The reunited city faces tremendous challenges. The people
in both parts of Berlin, having lived for decades under different political systems,
are now growing accustomed to one another again and the economic disparity is
being overcome. Hundreds of thousands of flats, especially in the eastern districts,
are being brought up to standard. Unification has sparked an economic boom but
the measures needed to link the two parts together, to develop and modernize the
future seat of government and to accommodate the rapidly growing population demand
creativity, investment and enterprise. German and foreign investors have meanwhile
acquired large plots of land at Potsdamer Platz, which had remained derelict since
the Second World War. Planning for the new government quarter in the Spreebogen
is well advanced. 835 architects from 44 countries took part in a competition
for the area's overall design and layout. The nearby cathedral, having been renovated
over the past 20 years, is now resplendent in its former glory.
The Free State of Saxony
'Little Paris' and
'Florence on the Elbe'. Saxony is the most densely populated and most industrialized
of the new German states. More than one fifth of the region's 4.9 million inhabitants
live in Leipzig (508,000) and Dresden (488,000). Leipzig, famous for its international
industrial fair and referred to by Goethe as 'little Paris', was one of the main
centres of peaceful resistance to the Communist regime in East Germany.

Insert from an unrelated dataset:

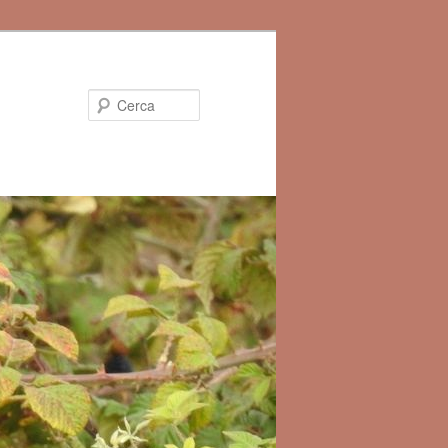
Cerca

The 'Monday
demonstrations' in the city culminated on 9 October 1989 in the chant: 'We are
the people!' And Dresden, that 'pearl of baroque architecture' which was reduced
almost to ashes in the inferno of the 1945 bombings, has been made capital of
the restored 'Free State of Saxony'.
The Meissen porcelain factory has been producing its famous
merchandise continuously since 1710. The year before, Johann Friedrich Bottger
(1682-1719) had produced his formula for this 'white gold'. Also world-famous
are the wood carvings and pillow lace from the Erzgebirge.
Chemnitz, with its Technical University and research institutes,
focuses on mechanical engineering and, of late, micro-electronics. Zwickau is
a car manufacturing centre, though instead of the legendary Trabant ('Trabi')
Volkswagen's 'Polo' is now produced there. Leipzig, once Germany's most important
commercial centre and hub of the publishing world, continues to stage its international
trade fair, which makes it a gateway to Eastern Europe.
Dresden, popularly known as 'Florence on the Elbe', hopes
to be able to live up to its reputation as one of Germany's cultural centres.
It is still a leading city in the world of music, with the Opera House, built
in the Italian Renaissance style by Gottfried Semper in 1870-78, restored to its
former glory, the Staatskapelle, and the famous choir, the Kreuzchor. It is an
El Dorado of the visual arts with its extensive collections of precious stones,
pearls and works of art in the Grunes Gewolbe and its paintings by European masters
in the Gemaldegalerie Alte Meister.
The Elbe Sandstone Mountains in the 'Switzerland of Saxony'
is a popular holiday region, but not only on account of the ideal climbing conditions
it has to offer. Great efforts are being made to expand the tourist trade. An
'Erzgebirge Silver Route' is being developed which will lead visitors to 150 places
Creative energy and enterprising spirit. Saxony features
in many chapters of German cultural history. The works of Johann Sebastian Bach
(born in Eisenach in 1685) are traditionally performed by the St. Thomas's Choir
in Leipzig where he was cantor from 1723 until his death in 1750. Gottfried Wilhelm
Leibniz (1646-1716), philosopher, mathematician and diplomat, discovered the binary
number system and - independently of Newton - infinitesimal calculus. Gotthold
Ephraim Lessing (1729-1781) extolled in his drama 'Nathan the Wise' the virtues
of humanity and tolerance. Other sons of Saxony are the composers Robert Schumann
(1810-1856) and Richard Wagner (1813-1883).
Even when eastern Germany had a centrally planned economy
the Saxons retained their artistic and business sense. Now their characteristic
enterprise is beginning to reassert itself. Of the new federal states, this one
is considered to have the best economic prospects.